Q. There’s also the idea behind this screenplay that love is never as spread out as evenly as we would like…
Terence Davies: No, no… and they call want a different kind of love from each other – that’s the tragedy. Love is really the most exclusively human emotion because of what we do for it… why is it that we look at somebody, and that doesn’t necessarily even make it sexual, but you can look at somebody and say ‘I love them as a person and I’d lay my life down for them’. And just do it. My mother was like that and I’d do anything for her… and she for me. But when it’s that powerful it can have a destructive nature, especially a possessiveness. And I saw that… I’m from a large family and I saw some of the people that my brothers and sisters met and were possessive and that’s destructive. And what moved me more than anything else was if you view it from Hester’s point of view, she comes to know real love and real love is to say to the person you love most in the world: “If you’re better off without me, go.” That is such an act of courage. None of them are villains.
Q. The pacing in the film is beautiful. So, how did you approach that in terms of performance and shot composition?
Terence Davies: Well, I’ve always screenplays as I see them, so I know every shot when I go on the set. That sounds restrictive but it isn’t because if something doesn’t work and you know instinctively if a two-shot is wrong, or a single is needed instead, you can run the scene through your head and correct it in the moment. The scenes at the beginning, which are secular shots, originally were tracks. Even in rehearsal, it took days and was terminally boring… but I thought well if it’s circular, like memories, it would be much more interesting and if we go from their naked bodies to flesh and cloth and then we see her lying on the floor, there’s something very satisfying about that in the way music is satisfying when you hear something resolved, after you’ve waited perhaps 10 minutes to hear that resolution. You’re thrilled by it because your inner ear is waiting to hear that resolution. And I think it’s the same with film because film is very close to music. You have to look at it viscerally, you cannot look at it intellectually. You either believe in the first two minutes or you don’t, and if you don’t go home because it’s a waste of time for everybody.
But the shots, like the acting, have to be felt. But when people do things that you had not thought of, and this is what’s wonderful about working with actors, there’s a little bit of it – and I know it’s very tiny – but it gives me enormous pleasure every time I see it, where Tom [Hiddleston] just throws himself on the sofa and goes: “So, the rain came down, golf… kaput [sniffs]!” It’s just fabulous because it’s so felt. You can’t direct that… that happens. And when they do things as you’re watching the scenes start to involve, you just think: “I don’t have to do anything today, they’re really on the ball.” It’s incredibly exciting. And then when they take a line and do something different with it, that you hadn’t thought of, like they take a falling cadence and make it a question, that’s really interesting. Again, I just love it.

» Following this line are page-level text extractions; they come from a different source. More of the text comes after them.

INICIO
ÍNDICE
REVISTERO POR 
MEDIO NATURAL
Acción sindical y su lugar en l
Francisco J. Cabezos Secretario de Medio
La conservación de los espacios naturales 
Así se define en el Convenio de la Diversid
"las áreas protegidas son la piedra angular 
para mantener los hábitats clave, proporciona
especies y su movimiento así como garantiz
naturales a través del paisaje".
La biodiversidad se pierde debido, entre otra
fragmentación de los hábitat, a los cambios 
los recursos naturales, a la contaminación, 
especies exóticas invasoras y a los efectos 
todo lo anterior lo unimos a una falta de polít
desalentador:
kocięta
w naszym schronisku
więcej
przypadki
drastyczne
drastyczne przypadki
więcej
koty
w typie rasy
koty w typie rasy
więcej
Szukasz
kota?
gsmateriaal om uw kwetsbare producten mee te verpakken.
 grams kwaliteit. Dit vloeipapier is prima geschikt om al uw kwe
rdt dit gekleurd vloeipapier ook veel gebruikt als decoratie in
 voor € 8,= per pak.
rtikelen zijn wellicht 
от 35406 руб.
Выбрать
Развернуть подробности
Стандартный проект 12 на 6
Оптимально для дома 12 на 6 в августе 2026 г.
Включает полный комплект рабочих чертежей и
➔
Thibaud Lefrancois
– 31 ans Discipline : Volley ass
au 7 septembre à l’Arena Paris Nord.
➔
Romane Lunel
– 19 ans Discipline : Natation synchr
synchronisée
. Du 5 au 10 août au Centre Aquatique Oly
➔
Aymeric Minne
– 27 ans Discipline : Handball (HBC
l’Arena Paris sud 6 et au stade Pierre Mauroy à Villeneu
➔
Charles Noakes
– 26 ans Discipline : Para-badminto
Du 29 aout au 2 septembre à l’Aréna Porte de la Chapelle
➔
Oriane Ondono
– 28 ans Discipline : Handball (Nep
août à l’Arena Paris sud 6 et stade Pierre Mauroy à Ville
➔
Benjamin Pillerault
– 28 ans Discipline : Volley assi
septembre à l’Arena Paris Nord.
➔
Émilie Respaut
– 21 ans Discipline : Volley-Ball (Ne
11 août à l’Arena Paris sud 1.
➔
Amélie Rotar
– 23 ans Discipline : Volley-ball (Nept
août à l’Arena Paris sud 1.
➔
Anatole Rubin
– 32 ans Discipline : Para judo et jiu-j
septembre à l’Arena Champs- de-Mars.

But the shots are instinctive, I write them as I see them and then make the adjustments when we’re on the set or location. But one location fell through, so you think: “Right, I can’t do that now… we’ve got to do this.” You always end up with the location you deserve in a way and it’s really peculiar because, at first, you think: “Oh, I had the shots worked out for this particular situation…” But you just couldn’t get it. So, you think: “It’s got to be resolved!” You can’t fart about and go: “What shall I do?” You’ve got to think on your feet and I’m quite good at that. The camera broke down twice and we lost two half days and someone said: “You never get phased by that?” But I replied: “No, I don’t…” But what will phase me is if somebody is rude. If somebody is rude I’ll think that the magic’s gone and I’ll just want to put my coat on and go home. It’s ridiculous! At 66 years of age!
Q. You mention, and I’ve seen from the play, that you’ve been radical with Rattigan and the estate apparently encouraged you to be this. And yet the film comes across as surprisingly not gay in the modernistic sense of the word….

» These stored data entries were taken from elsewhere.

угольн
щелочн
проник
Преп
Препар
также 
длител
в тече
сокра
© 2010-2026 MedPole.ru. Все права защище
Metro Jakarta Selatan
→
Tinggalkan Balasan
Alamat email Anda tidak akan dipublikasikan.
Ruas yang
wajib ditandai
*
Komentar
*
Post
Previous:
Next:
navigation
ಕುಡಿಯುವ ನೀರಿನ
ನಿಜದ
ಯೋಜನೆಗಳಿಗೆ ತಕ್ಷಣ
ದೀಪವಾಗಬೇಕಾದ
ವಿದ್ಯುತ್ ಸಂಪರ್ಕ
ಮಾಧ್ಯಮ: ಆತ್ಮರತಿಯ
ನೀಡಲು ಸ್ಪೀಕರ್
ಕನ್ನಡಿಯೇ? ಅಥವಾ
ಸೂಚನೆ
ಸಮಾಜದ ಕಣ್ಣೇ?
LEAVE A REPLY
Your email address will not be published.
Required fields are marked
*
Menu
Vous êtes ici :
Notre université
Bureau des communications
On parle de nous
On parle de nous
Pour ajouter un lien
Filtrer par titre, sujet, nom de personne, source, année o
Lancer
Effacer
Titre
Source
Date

Terence Davies: Well, there is this myth that he actually wrote it for two men and Frith Banbury, who did the first production of it in 1952, said that he never ever saw a draft that was about two men. And even if it were, it’s not relevant. What’s relevant is that somebody gets profoundly changed by the discovery of sex. At 40, she discovers sex, which is overwhelming. I mean, when you fall in love, that in itself is overwhelming. It really just knocks the wind out of you when you realise it. But when you discover sexual love as well, that combination is incredibly powerful and I didn’t want it to have any inclination or any implication that it was basically about two men because it’s not.

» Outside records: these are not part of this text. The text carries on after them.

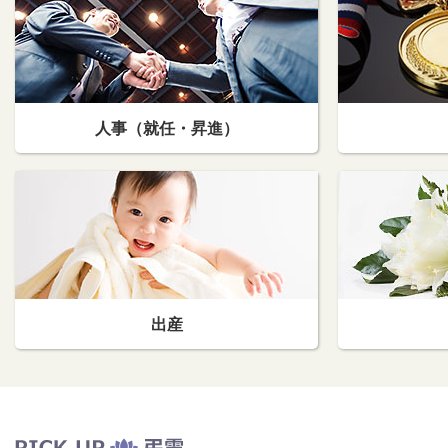
人事（就任・昇進）
出産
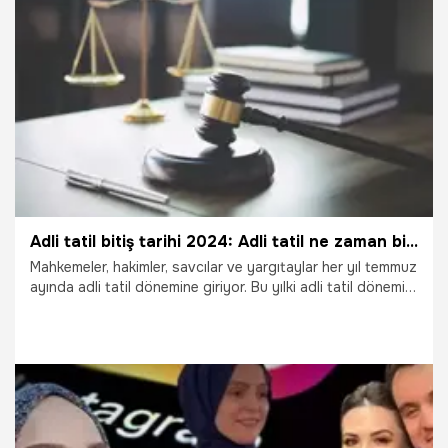
başlıyor? Adli tatil kaç gün? Adli tatilde süreler işliyor mu?
Adli tatile tabi olmayan işler nelerdir? İşte adli tatil ile ilgili
merak edilenler...
7.07.2020
Gündem
Adli tatil bitiş tarihi 2024: Adli tatil ne zaman bitiyor, kaç gün sürüyor?
Mahkemeler, hakimler, savcılar ve yargıtaylar her yıl temmuz
ayında adli tatil dönemine giriyor. Bu yılki adli tatil dönemi
ise 20 Temmuz'da başlamıştı. Bu kapsamda mahkemelerde
işi olan kişiler adli tatilin ne zaman sona ereceğini merak
ediyor. Adli tatil ne zaman bitiyor, kaç gün sürüyor?
1.08.2024
Gündem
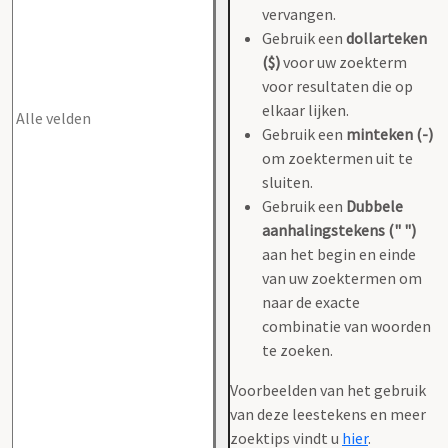
vervangen.
Gebruik een
dollarteken
($)
voor uw zoekterm
voor resultaten die op
elkaar lijken.
Gebruik een
minteken (-)
om zoektermen uit te
sluiten.
Gebruik een
Dubbele
aanhalingstekens (" ")
aan het begin en einde
van uw zoektermen om
naar de exacte
combinatie van woorden
te zoeken.
Voorbeelden van het gebruik
van deze leestekens en meer
zoektips vindt u
hier
.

What is important is that it’s about a woman, who is very conventional, who does the most unconventional thing. She leaves her husband… women didn’t do that in the ‘50s. If you were working class, you had too many children and there was nowhere to go. Middle class people simply didn’t do it. Also, she makes faux pars like she goes and gets her man out of the pub. You did not do that in the ‘50s… you just didn’t do it! So, I mean not only has she made him feel incredibly guilty because she’s tried to take her life, she then drags him outside of the pub, which makes him even more angry. I remember when we were doing the auditions I said: “This has got to be ferocious!” It is played with such ferocity. You can hear poor Tom [Hiddleston] almost losing his voice but it’s played with the most wonderful ferocity, which it should be. If it’s got to be emotional then that’s what it should be, and especially when it comes from England, where we’re all terribly repressed… well, we’re not that repressed anymore. But we used to be. If you listened to Mrs Dale’s Diary on the radio, Doctor Dale would come in and say: “You look rather spiffing this morning!” And she would say: “Don’t be ridiculous [mocks blushing]!”
Q. Did you decide to cut a lot of the play? The doctor’s role feels a little under-developed from what I can remember of the play…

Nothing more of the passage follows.